Commandline Puzzler

Paul R. Brown @ 2009-09-25T19:39:39Z

Suppose that you have to files that consist of records, one per line, and you want to ensure that none of the records in the second file appear in the first. How do you do it with only the text processing commandline tools commonly available on *nix systems?

Meta

Tags: (tag) (tag)

(comment bubbles) 3 comments
370 direct views

Comment from Paul Brown @ 2009-09-25T22:22:15Z # permalink

You could use diff, but that's not in the spirit of the question.

My solution is:

 cat file1 file1 file2 | sort | uniq -c > out

Now, the lines prefixed by a count of 1 are those only in file2, the lines prefixed by a 2 are only in file1, and those prefixed by a 3 are in both.

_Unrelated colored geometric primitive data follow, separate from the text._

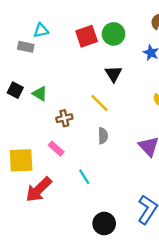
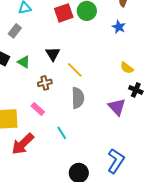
gray rectangle: (26, 47) -> (15, 31), moved, turned -64
black triangle: (114, 74) -> (53, 54), moved
gray semicircle: (103, 136) -> (78, 98), size x1.5

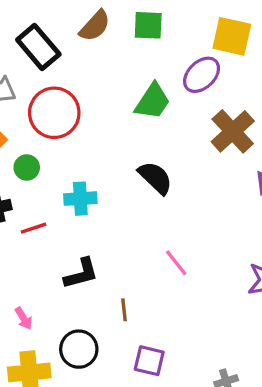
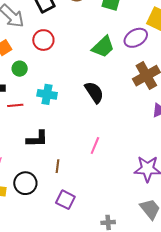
red circle: (54, 113) -> (43, 40), size x0.7
pink line: (176, 263) -> (95, 145), turned 48

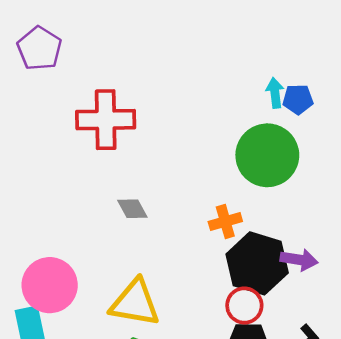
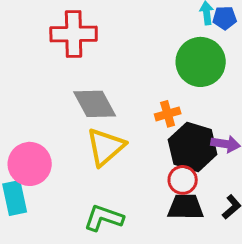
gray diamond: (132, 209) -> (95, 104), size x1.8
yellow triangle: (135, 303) -> (106, 147), moved, turned -51

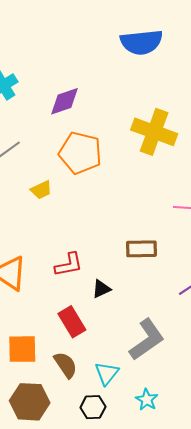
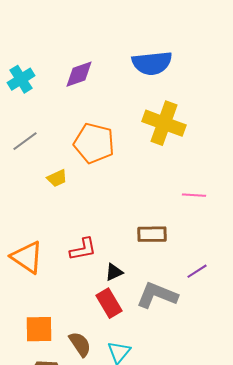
blue semicircle: (141, 42) -> (152, 63), moved
purple diamond: (64, 101) -> (79, 74), moved
red rectangle: (72, 322) -> (109, 303), moved
gray L-shape: (147, 340) -> (157, 295), moved, turned -123

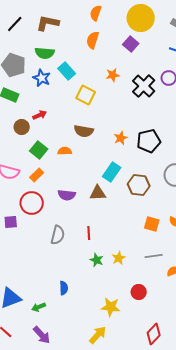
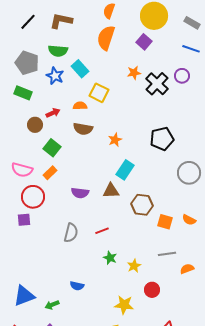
orange semicircle: (93, 40) -> (106, 38), size x1.4
orange star: (113, 75) -> (134, 73), moved
brown semicircle: (84, 131) -> (83, 129), moved
orange star: (121, 138) -> (115, 140), moved
orange semicircle: (65, 151) -> (80, 106), moved
brown hexagon: (139, 185) -> (142, 205), moved
red circle: (32, 203) -> (33, 197), moved
red line: (89, 233) -> (102, 231), turned 72
yellow star: (119, 258) -> (134, 266), moved
blue semicircle: (64, 288) -> (77, 286), turned 104

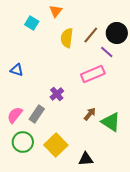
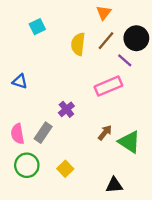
orange triangle: (56, 11) -> (104, 13), moved
cyan square: (32, 23) -> (37, 27), turned 32
pink semicircle: (15, 115) -> (17, 134), turned -48
yellow square: (56, 145) -> (65, 169), size x0.6
black triangle: (86, 159) -> (114, 185), moved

Comment from Alexander @ 2009-09-26T19:32:00Z # permalink

You need to be sure that "intersection" of file1 and file2 is empty. In the case when records in files are uniq. Something like this can be useful:

 if [ `cat file1 file2 | sort | uniq -d | wc -l` -eq 0 ]
 then
     echo No file2 in file1
 else
     echo Files intersect
 fi

Comment from Hen @ 2009-09-29T05:35:14Z # permalink

grep -Ff file2 file1